The shoulder three-dimensional MSK model ignores features such as the presence of fascia or inter-muscle collisions that might increase the accuracy of the moment arms prediction. Overall, the moments arms produced by the models developed in this study were within the range of the values in literature. There were differences between the output of our new model and the literature values, both in terms of magnitude and trends of moment arms for some muscles. We believe that the presented deviation may be explained by the use of different subject populations, as we discussed earlier.

This study has several modeling limitations. First of all, the muscle decomposition stage presents a visualized comparison of created muscles and an atlas of human anatomy to see how good the estimation of real muscle architecture was. Secondly, the prepared inputs like the attachment areas used for generating highly discretization muscles have created the intersection between the bone and muscle of the dataset BodyParts3D, however, they can be estimated using statistical shape approaches or mapped from existing atlases datasets.

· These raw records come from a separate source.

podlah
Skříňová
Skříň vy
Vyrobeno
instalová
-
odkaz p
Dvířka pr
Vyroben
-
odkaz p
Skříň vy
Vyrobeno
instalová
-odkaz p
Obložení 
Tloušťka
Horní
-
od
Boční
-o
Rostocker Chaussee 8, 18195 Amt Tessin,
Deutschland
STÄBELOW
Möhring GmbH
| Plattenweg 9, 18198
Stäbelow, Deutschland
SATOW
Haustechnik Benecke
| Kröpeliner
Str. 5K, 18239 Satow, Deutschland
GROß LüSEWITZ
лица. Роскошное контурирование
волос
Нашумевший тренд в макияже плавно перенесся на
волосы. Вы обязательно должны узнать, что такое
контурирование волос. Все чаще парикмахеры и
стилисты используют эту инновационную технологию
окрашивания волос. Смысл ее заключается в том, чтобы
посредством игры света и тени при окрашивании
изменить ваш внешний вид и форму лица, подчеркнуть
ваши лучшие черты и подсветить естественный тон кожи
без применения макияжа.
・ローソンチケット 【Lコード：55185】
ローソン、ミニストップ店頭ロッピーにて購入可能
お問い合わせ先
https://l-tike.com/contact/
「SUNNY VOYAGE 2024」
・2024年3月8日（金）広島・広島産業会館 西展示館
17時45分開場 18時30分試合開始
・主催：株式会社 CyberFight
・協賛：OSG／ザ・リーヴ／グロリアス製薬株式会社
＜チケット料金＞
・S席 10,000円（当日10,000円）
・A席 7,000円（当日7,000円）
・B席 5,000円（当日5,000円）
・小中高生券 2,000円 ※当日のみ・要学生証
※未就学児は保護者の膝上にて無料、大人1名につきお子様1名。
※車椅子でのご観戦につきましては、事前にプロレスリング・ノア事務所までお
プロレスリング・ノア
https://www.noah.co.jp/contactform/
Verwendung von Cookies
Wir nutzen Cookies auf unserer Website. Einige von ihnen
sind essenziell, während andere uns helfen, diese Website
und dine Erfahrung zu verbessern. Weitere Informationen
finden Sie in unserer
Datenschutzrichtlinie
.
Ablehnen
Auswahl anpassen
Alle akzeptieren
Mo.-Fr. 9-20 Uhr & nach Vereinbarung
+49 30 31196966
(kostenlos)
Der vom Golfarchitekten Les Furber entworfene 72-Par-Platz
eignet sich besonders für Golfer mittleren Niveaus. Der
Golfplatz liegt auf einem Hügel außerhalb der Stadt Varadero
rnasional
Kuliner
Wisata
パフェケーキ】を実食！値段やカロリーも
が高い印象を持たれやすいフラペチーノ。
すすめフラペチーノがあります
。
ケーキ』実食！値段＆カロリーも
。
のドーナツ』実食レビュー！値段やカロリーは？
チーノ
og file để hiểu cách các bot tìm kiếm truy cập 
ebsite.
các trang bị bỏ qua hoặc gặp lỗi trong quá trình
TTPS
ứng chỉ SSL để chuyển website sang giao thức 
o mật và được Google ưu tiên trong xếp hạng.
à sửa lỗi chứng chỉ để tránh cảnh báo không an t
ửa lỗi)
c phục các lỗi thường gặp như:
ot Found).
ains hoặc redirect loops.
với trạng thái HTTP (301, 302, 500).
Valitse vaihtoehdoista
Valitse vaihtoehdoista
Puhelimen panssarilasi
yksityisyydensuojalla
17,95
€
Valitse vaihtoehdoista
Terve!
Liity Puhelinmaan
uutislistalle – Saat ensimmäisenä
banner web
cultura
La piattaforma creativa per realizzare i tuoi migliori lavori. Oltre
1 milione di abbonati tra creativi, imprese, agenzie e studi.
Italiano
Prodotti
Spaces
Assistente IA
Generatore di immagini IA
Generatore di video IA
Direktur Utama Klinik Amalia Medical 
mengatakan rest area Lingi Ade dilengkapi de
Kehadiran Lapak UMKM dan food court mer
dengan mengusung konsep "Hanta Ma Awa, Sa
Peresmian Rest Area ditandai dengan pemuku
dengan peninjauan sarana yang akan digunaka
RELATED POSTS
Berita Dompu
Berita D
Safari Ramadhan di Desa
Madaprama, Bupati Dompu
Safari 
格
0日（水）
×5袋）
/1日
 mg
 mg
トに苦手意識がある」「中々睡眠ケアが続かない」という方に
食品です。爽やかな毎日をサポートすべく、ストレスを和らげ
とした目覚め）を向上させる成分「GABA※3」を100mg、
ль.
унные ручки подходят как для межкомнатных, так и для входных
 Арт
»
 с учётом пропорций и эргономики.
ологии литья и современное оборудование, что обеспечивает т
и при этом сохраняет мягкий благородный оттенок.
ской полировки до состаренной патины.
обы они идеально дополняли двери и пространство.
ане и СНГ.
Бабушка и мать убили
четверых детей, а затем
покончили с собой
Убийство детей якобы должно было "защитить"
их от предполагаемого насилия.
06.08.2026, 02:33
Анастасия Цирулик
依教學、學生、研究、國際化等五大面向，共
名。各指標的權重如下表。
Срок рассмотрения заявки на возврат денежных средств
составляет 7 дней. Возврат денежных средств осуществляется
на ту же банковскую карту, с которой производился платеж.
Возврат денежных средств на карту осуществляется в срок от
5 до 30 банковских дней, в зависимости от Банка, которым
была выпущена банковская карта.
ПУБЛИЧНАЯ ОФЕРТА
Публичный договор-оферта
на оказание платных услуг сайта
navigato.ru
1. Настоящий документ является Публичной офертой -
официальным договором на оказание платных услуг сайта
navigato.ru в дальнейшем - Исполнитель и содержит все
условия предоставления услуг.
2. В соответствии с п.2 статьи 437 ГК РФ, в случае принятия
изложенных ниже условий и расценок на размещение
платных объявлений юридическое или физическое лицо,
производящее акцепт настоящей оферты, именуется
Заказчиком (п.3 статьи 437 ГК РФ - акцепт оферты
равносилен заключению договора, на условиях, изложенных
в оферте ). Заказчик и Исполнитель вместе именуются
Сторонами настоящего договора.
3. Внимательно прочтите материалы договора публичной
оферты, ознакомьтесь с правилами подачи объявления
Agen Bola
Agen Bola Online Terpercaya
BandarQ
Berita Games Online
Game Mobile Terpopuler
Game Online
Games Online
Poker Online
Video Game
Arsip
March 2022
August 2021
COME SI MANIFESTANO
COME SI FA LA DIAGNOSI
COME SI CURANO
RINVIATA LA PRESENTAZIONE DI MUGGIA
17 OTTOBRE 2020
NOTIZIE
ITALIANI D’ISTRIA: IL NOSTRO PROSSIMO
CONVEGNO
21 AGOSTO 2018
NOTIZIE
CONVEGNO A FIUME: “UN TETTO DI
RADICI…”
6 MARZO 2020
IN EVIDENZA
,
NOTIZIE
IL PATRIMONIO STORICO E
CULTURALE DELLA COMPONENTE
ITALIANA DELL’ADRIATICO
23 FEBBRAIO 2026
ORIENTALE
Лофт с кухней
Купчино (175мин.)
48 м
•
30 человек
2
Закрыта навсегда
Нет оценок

Future investigations will integrate the other muscles which contribute to shoulder movement, then will investigate the evaluation of the muscular forces. The latter will be used in finite element studies.

Conclusion

We have presented a MSK model of the shoulder that represents three-dimensional muscle geometries. The model includes the skeletal system of the upper limb with the deltoid muscles and the rotator cuff muscles with complex geometry. The developed model expands the physical representation of muscles compared to line segments by simulating the volumetric structures for many shoulder tasks. We believe that the developed model could benefit various applications in biomechanics, especially for finite element investigations.